The footprint is smaller, but the paycheck is bigger
Last year, National Grid’s top 10 officials in the United States and Britain joined a growing number of executives whose compensation is tied to meeting environmental goals.
Top executives at the utility, which serves 1.2 million electricity customers in Massachusetts, forfeit 5 percent of their “at-risk’’ pay if they don’t meet annual carbon-reduction targets, which are aimed at cutting 80 percent of the company’s 1995 carbon footprint by 2050, said Tom King, president of National Grid’s US operations.
“It most definitely had an impact,’’ King said of the financial incentive to be greener. “Whether it’s investment meetings, capital allocations, et cetera, embedded in the dialogue is, ‘What’s the carbon footprint of this particular investment? What actions are we going to take to reduce that carbon footprint?’ ’’

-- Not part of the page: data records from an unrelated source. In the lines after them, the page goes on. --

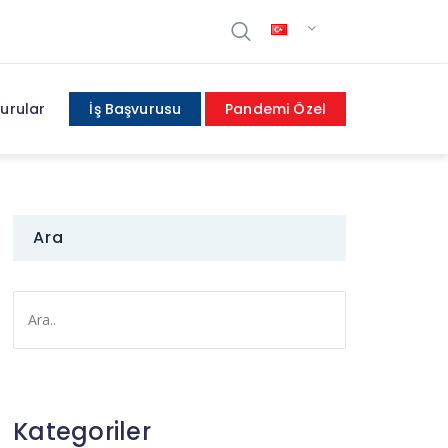
urular
İş Başvurusu
Pandemi Özel
Ara
Kategoriler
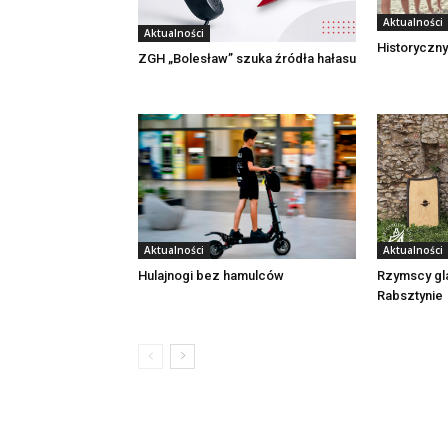
Aktualności
Aktualności
Historyczny
ZGH „Bolesław” szuka źródła hałasu
Aktualności
Aktualności
Rzymscy gl
Hulajnogi bez hamulców
Rabsztynie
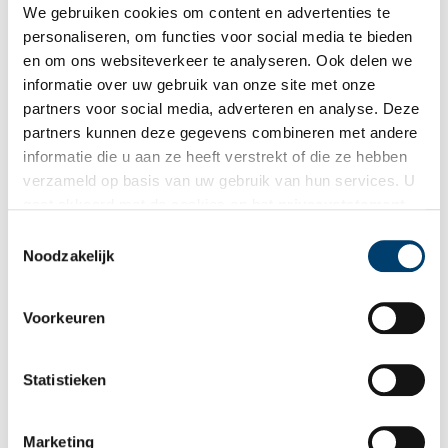
We gebruiken cookies om content en advertenties te
personaliseren, om functies voor social media te bieden
en om ons websiteverkeer te analyseren. Ook delen we
informatie over uw gebruik van onze site met onze
Ontvang de nieuwsbrief
partners voor social media, adverteren en analyse. Deze
partners kunnen deze gegevens combineren met andere
Wilt u op de hoogte blijven van de mooiste verhalen en het
informatie die u aan ze heeft verstrekt of die ze hebben
laatste erfgoednieuws? Schrijf u dan nu in voor onze
verzameld op basis van uw gebruik van hun services. U
wekelijkse nieuwsbrief!
gaat akkoord met de cookies en het
privacystatement
als u onze website blijft gebruiken.
Toestemmingsselectie
Noodzakelijk
Bij inschrijving gaat u akkoord met ons
privacybeleid
.
Voorkeuren
Aanvullingen
Statistieken
Vul deze informatie aan of geef een reactie.
Marketing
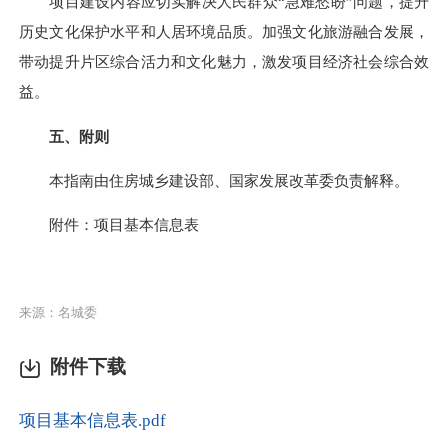
项目建设内容应切实解决人民群众
“急难愁盼”问题，提升
历史文化保护水平和人居环境品质。加强文化旅游融合发展，
带动提升片区综合活力和文化魅力，激发项目经济社会综合效
益。
五、附则
本指南由住房城乡建设部、国家发展改革委负责解释。
附件：项目基本信息表
来源：名城委
附件下载
项目基本信息表.pdf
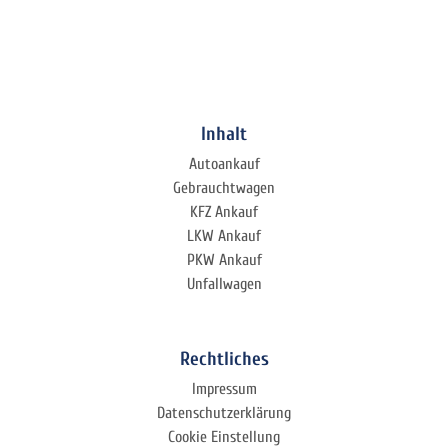
Inhalt
Autoankauf
Gebrauchtwagen
KFZ Ankauf
LKW Ankauf
PKW Ankauf
Unfallwagen
Rechtliches
Impressum
Datenschutzerklärung
Cookie Einstellung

To aid the effort, National Grid keeps an inventory of its total carbon emissions, including pollution produced by the utility’s buildings, its vehicles, and the transmission lines it operates. The numbers, King said, help executives make sound business decisions.
“We’re making assumptions on what we will invest in and what we will not depending on the carbon footprint of that investment,’’ he explained.
For example, as they hashed out National Grid’s budget last year, executives refused to allow an upgrade of the vehicle fleet unless the company purchased more hybrid and plug-in cars.